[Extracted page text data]
--- START ---

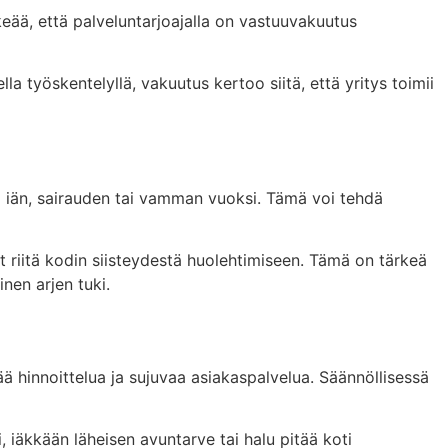
rkeää, että palveluntarjoajalla on vastuuvakuutus
a työskentelyllä, vakuutus kertoo siitä, että yritys toimii
i iän, sairauden tai vamman vuoksi. Tämä voi tehdä
vät riitä kodin siisteydestä huolehtimiseen. Tämä on tärkeä
nen arjen tuki.
ää hinnoittelua ja sujuvaa asiakaspalvelua. Säännöllisessä
, iäkkään läheisen avuntarve tai halu pitää koti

--- END ---

Brief: Copy each entry exactly, with no pictures.

Your response:
rkeää, että palveluntarjoajalla on vastuuvakuutus
a työskentelyllä, vakuutus kertoo siitä, että yritys toimii
i iän, sairauden tai vamman vuoksi. Tämä voi tehdä
vät riitä kodin siisteydestä huolehtimiseen. Tämä on tärkeä
nen arjen tuki.
ää hinnoittelua ja sujuvaa asiakaspalvelua. Säännöllisessä
, iäkkään läheisen avuntarve tai halu pitää koti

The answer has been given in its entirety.